Top of Dataset extract

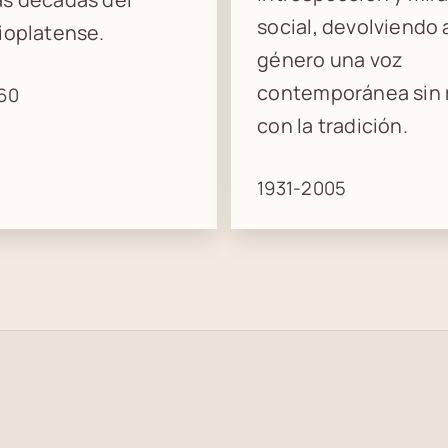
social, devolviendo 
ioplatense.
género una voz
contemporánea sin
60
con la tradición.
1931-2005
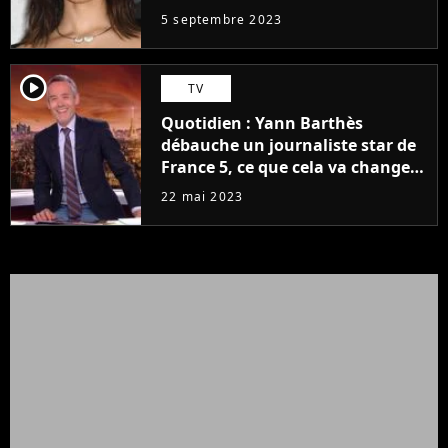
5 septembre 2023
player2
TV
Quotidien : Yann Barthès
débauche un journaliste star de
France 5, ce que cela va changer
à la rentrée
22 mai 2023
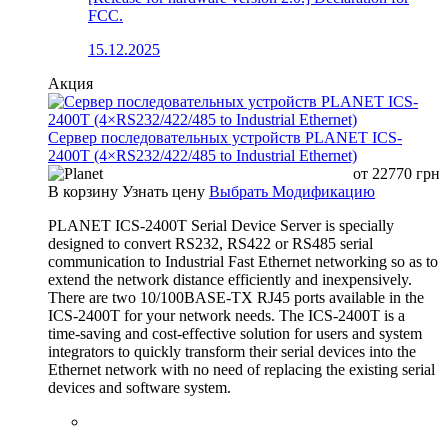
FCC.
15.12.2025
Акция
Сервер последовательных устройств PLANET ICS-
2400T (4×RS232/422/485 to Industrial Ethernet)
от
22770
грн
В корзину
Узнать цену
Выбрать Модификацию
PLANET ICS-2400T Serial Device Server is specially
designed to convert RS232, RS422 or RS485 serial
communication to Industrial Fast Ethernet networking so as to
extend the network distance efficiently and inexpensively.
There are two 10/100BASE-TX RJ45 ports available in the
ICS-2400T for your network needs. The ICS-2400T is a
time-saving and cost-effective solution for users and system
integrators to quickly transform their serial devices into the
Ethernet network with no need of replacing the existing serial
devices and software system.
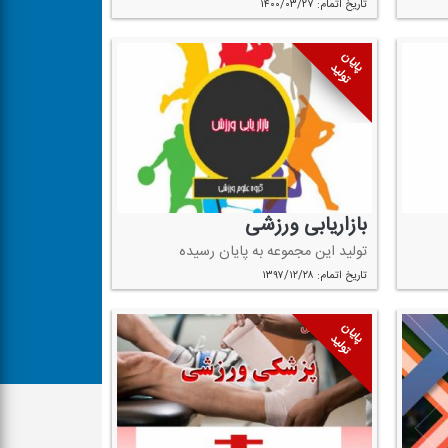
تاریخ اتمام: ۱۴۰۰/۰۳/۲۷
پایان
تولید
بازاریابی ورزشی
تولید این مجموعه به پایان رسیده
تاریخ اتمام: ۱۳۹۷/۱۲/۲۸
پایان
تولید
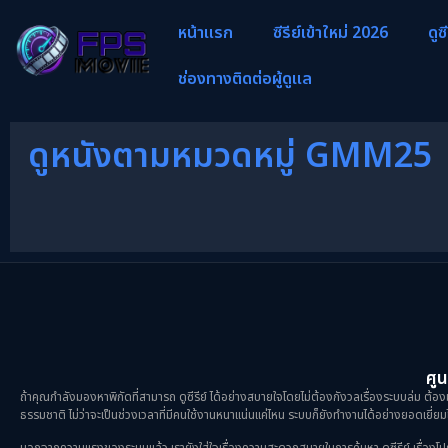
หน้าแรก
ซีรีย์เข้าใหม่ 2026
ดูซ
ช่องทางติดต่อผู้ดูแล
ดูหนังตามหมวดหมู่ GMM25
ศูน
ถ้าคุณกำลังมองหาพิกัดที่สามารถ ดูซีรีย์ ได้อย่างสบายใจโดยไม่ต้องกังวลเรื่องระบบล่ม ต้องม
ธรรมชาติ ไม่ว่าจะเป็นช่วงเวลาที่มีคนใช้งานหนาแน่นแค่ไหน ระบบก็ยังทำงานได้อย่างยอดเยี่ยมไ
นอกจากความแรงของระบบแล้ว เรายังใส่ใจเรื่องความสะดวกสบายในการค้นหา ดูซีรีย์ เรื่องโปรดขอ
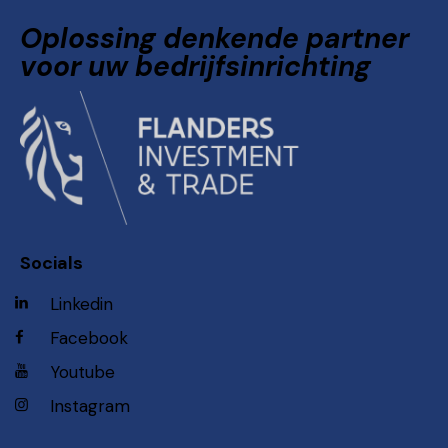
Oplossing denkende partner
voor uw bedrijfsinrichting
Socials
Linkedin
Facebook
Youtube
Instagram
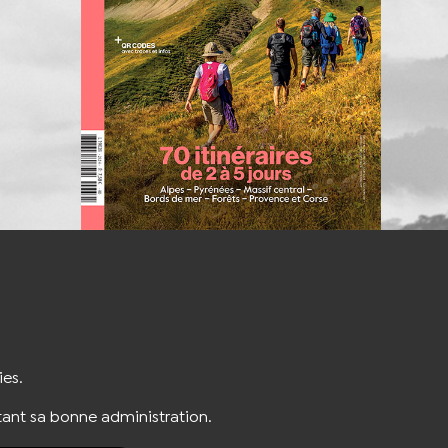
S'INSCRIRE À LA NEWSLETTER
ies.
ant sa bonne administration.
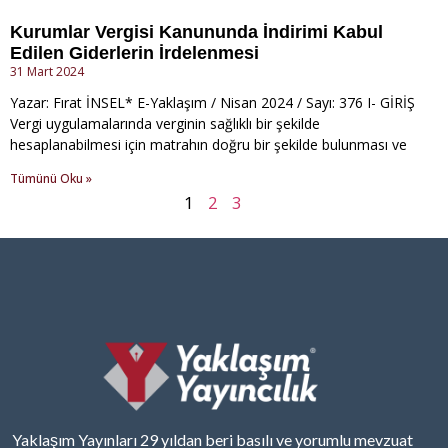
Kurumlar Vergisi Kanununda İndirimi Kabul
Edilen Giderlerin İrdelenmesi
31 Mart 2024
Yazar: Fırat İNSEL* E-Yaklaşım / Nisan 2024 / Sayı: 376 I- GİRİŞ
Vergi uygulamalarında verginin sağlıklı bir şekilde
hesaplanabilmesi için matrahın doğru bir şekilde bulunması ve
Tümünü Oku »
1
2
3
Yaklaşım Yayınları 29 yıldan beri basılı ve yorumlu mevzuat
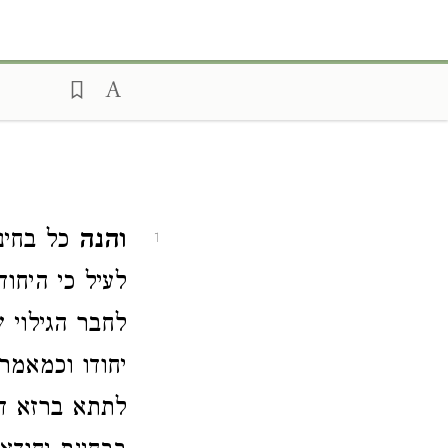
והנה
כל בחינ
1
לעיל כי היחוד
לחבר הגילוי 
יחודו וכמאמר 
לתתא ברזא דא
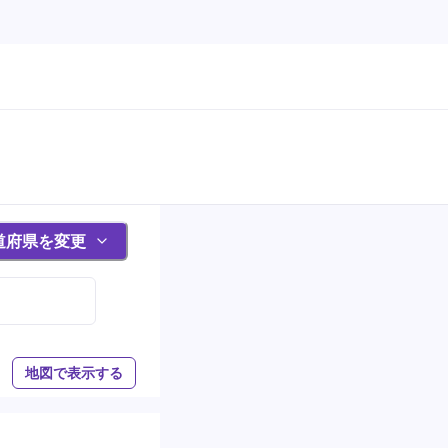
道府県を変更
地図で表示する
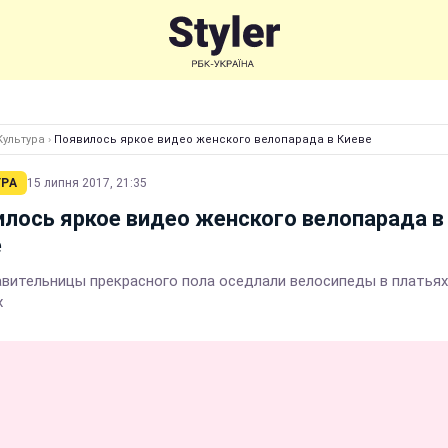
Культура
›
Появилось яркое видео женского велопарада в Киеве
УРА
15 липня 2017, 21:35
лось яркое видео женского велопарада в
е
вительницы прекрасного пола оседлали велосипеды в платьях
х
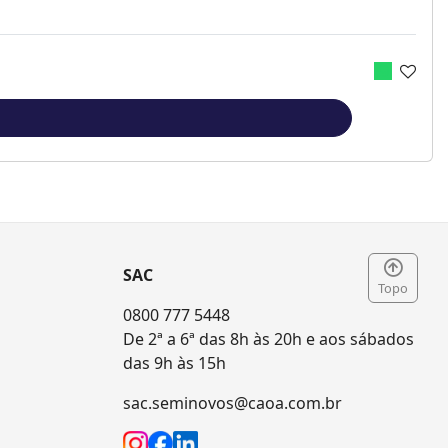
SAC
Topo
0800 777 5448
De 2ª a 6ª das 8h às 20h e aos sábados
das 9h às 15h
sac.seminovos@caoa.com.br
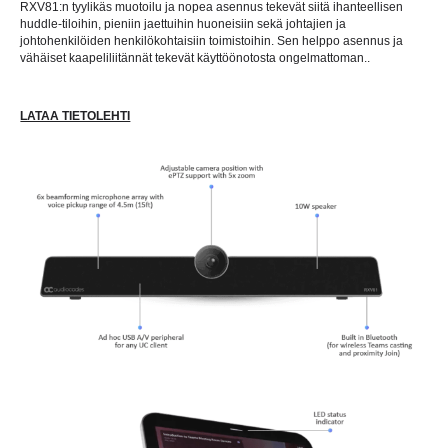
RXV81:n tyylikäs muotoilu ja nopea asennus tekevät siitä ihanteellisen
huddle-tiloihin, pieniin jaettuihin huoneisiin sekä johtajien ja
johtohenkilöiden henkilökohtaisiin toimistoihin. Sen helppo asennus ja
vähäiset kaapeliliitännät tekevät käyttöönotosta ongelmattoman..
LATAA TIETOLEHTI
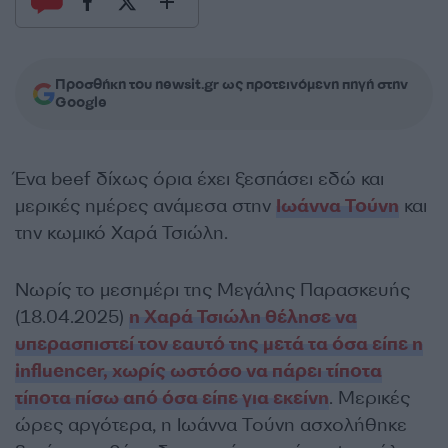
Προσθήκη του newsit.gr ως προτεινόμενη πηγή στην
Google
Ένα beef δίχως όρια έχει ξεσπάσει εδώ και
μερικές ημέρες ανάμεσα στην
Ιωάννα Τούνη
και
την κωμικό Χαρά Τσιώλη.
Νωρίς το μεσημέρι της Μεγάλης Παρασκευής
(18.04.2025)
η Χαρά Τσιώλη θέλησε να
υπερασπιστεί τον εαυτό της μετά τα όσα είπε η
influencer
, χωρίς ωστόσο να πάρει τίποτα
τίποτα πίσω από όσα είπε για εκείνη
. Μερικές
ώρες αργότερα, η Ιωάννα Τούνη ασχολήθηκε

Bottom of Dataset extract
Top of Dataset extract

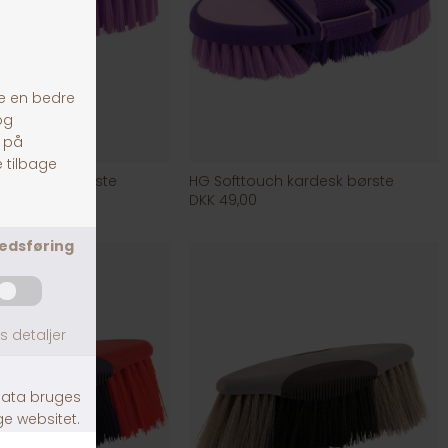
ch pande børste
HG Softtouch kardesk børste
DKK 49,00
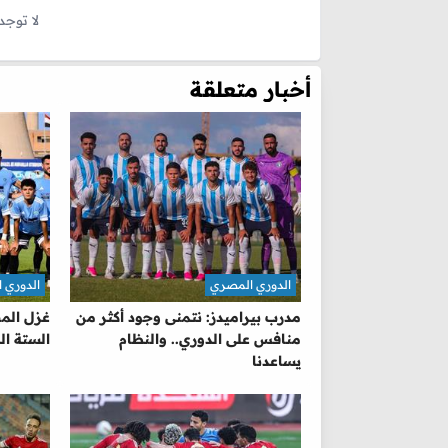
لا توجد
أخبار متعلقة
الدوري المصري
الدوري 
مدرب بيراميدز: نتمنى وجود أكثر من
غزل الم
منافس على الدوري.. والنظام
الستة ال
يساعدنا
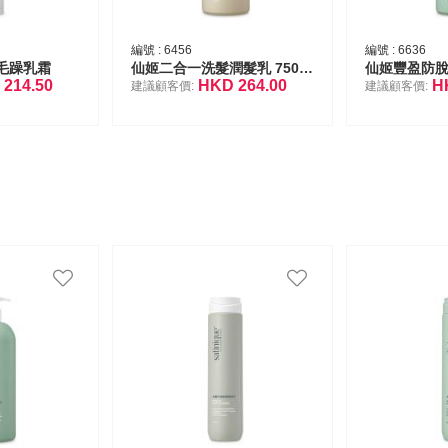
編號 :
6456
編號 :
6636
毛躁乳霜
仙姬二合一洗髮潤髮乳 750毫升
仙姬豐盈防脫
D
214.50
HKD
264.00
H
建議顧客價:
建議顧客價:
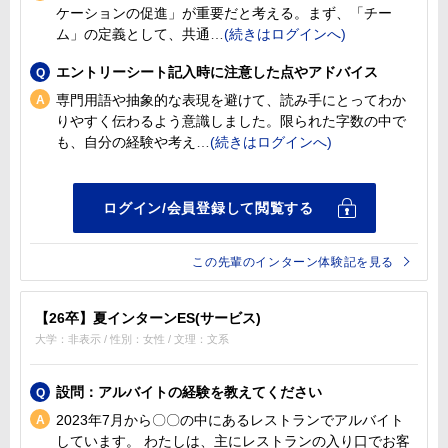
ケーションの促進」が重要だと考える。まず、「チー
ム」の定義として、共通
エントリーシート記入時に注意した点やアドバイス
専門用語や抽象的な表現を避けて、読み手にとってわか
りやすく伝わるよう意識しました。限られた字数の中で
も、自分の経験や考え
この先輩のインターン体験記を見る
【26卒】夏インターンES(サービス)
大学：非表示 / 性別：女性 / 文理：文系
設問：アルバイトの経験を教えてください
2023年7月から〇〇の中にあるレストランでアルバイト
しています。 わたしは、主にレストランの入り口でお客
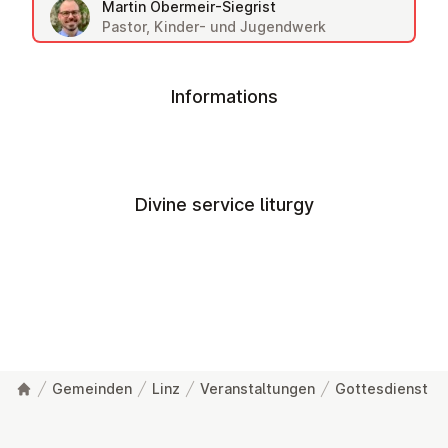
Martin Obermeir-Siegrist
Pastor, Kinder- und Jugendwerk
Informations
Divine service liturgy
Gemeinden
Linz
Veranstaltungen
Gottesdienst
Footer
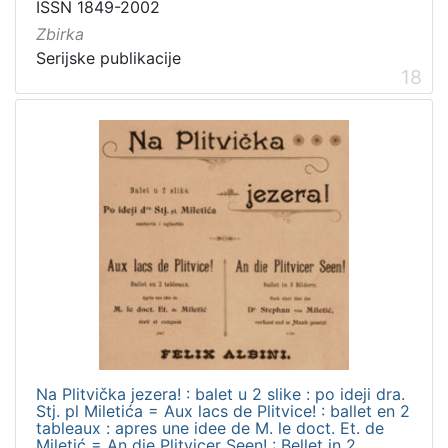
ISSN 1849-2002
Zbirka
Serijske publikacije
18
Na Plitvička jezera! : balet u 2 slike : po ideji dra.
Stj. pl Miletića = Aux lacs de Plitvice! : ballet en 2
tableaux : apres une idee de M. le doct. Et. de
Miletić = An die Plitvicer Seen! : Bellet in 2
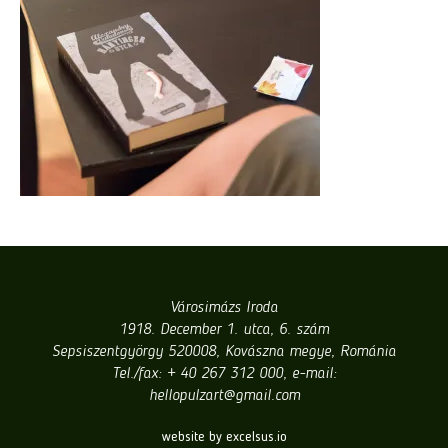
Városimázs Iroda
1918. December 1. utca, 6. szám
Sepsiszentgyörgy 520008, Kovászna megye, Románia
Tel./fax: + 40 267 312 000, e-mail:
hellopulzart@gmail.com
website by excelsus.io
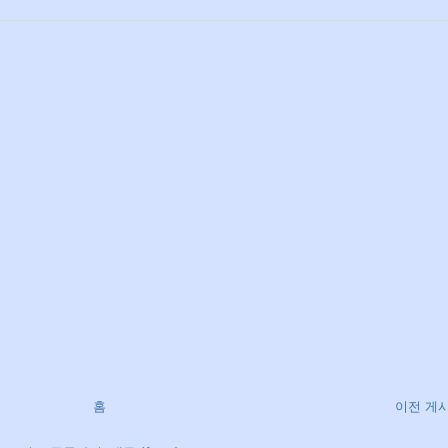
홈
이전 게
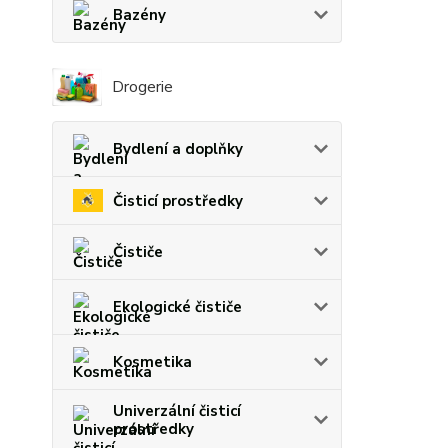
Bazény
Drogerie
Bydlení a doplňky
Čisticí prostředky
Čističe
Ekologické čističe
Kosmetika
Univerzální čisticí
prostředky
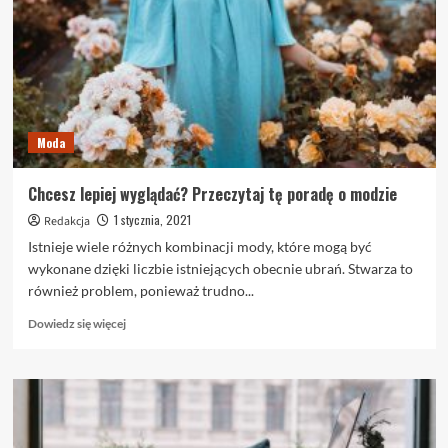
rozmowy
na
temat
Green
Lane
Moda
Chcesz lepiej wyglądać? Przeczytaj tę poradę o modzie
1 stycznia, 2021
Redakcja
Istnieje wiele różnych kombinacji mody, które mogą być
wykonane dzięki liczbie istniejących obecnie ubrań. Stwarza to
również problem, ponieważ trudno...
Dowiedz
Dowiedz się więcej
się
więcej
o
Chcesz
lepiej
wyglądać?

Bottom of Dataset extract

**Try it:**
The output is the stretch above from the line with "تاریخ اتمام: ۱۴۰۰/۰۳/۲۷" through the line with "ώρες αργότερα, η Ιωάννα Τούνη ασχολήθηκε", copied word for word with both ends kept and every picture dropped.

**Solution for this exercise:**
تاریخ اتمام: ۱۴۰۰/۰۳/۲۷
پایان
تولید
بازاریابی ورزشی
تولید این مجموعه به پایان رسیده
تاریخ اتمام: ۱۳۹۷/۱۲/۲۸
پایان
تولید
หน้าแรก
ซีรีย์เข้าใหม่ 2026
ดูซ
ช่องทางติดต่อผู้ดูแล
ดูหนังตามหมวดหมู่ GMM25
ศูน
ถ้าคุณกำลังมองหาพิกัดที่สามารถ ดูซีรีย์ ได้อย่างสบายใจโดยไม่ต้องกังวลเรื่องระบบล่ม ต้องม
ธรรมชาติ ไม่ว่าจะเป็นช่วงเวลาที่มีคนใช้งานหนาแน่นแค่ไหน ระบบก็ยังทำงานได้อย่างยอดเยี่ยมไ
นอกจากความแรงของระบบแล้ว เรายังใส่ใจเรื่องความสะดวกสบายในการค้นหา ดูซีรีย์ เรื่องโปรดขอ
Oplossing denkende partner
voor uw bedrijfsinrichting
Socials
Linkedin
Facebook
Youtube
Instagram
S'INSCRIRE À LA NEWSLETTER
ies.
ant sa bonne administration.
Kurumlar Vergisi Kanununda İndirimi Kabul
Edilen Giderlerin İrdelenmesi
31 Mart 2024
Yazar: Fırat İNSEL* E-Yaklaşım / Nisan 2024 / Sayı: 376 I- GİRİŞ
Vergi uygulamalarında verginin sağlıklı bir şekilde
hesaplanabilmesi için matrahın doğru bir şekilde bulunması ve
Tümünü Oku »
1
2
3
Yaklaşım Yayınları 29 yıldan beri basılı ve yorumlu mevzuat
והנה
כל בחינ
1
לעיל כי היחוד
לחבר הגילוי 
יחודו וכמאמר 
לתתא ברזא דא
道府県を変更
地図で表示する
Культура
›
Появилось яркое видео женского велопарада в Киеве
УРА
15 липня 2017, 21:35
лось яркое видео женского велопарада в
е
вительницы прекрасного пола оседлали велосипеды в платьях
х
SAC
Topo
0800 777 5448
De 2ª a 6ª das 8h às 20h e aos sábados
das 9h às 15h
sac.seminovos@caoa.com.br
RXV81:n tyylikäs muotoilu ja nopea asennus tekevät siitä ihanteellisen
huddle-tiloihin, pieniin jaettuihin huoneisiin sekä johtajien ja
johtohenkilöiden henkilökohtaisiin toimistoihin. Sen helppo asennus ja
vähäiset kaapeliliitännät tekevät käyttöönotosta ongelmattoman..
LATAA TIETOLEHTI
Προσθήκη του newsit.gr ως προτεινόμενη πηγή στην
Google
Ένα beef δίχως όρια έχει ξεσπάσει εδώ και
μερικές ημέρες ανάμεσα στην
Ιωάννα Τούνη
και
την κωμικό Χαρά Τσιώλη.
Νωρίς το μεσημέρι της Μεγάλης Παρασκευής
(18.04.2025)
η Χαρά Τσιώλη θέλησε να
υπερασπιστεί τον εαυτό της μετά τα όσα είπε η
influencer
, χωρίς ωστόσο να πάρει τίποτα
τίποτα πίσω από όσα είπε για εκείνη
. Μερικές
ώρες αργότερα, η Ιωάννα Τούνη ασχολήθηκε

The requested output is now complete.